We are familiar with the offline persistence capabilities of HTML5 and
their support in browser implementations. Oracle's AtomDB and related
specification are about transparent, read-write caches that are
auto-synchronized using Atom publishing protocol.
I hope this makes clear the intent of my original email.
Regards,
Nikunj
Maciej Stachowiak wrote:
On Jun 11, 2008, at 1:47 PM, Nikunj Mehta wrote:
Hi Art, Charles,
We have developed a technology, called AtomDB, at Oracle for
transparent, local access to Web application resources when not
connected to a network. This is one of the most frequently requested
features on our mobile applications, which until now has required a
non-Web application solution. Oracle is interested in developing Web
applications for mobile and non-mobile environments that are
resilient to network unreliability.
In the process of developing AtomDB, Oracle has analyzed various
challenges in off line data access. We realize that the Webapps WG is
interested in this area and Oracle is willing to contribute resources
to advance specifications that improve application robustness to
network conditions.

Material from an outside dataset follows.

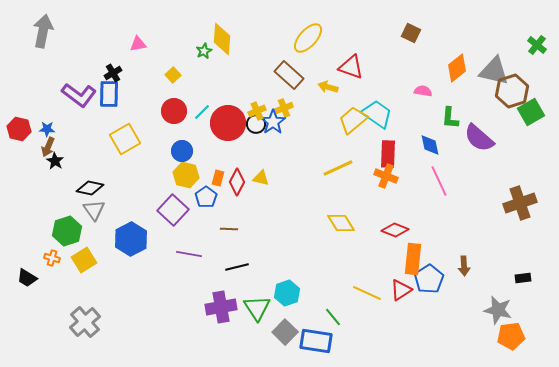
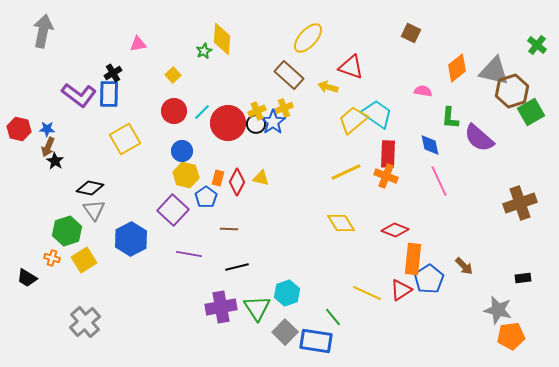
yellow line at (338, 168): moved 8 px right, 4 px down
brown arrow at (464, 266): rotated 42 degrees counterclockwise
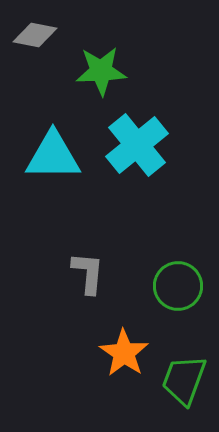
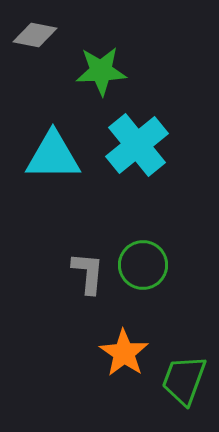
green circle: moved 35 px left, 21 px up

We have a specification that we could share with
the WebApps WG, if there is interest.
I look forward to what the working group has to say on this.
HTML5 includes mechanisms for offline applications and offline data.
The application cache is implemented in the Firefox 3 Release
Candidate and the Safari 4 Developer Preview:
http://www.w3.org/html/wg/html5/#offline
Database storage is in Safari 3.1 and newer:
http://www.w3.org/html/wg/html5/#sql
Google Gears also has features similar to both of these and I believe
those features are planned to converge with the standard.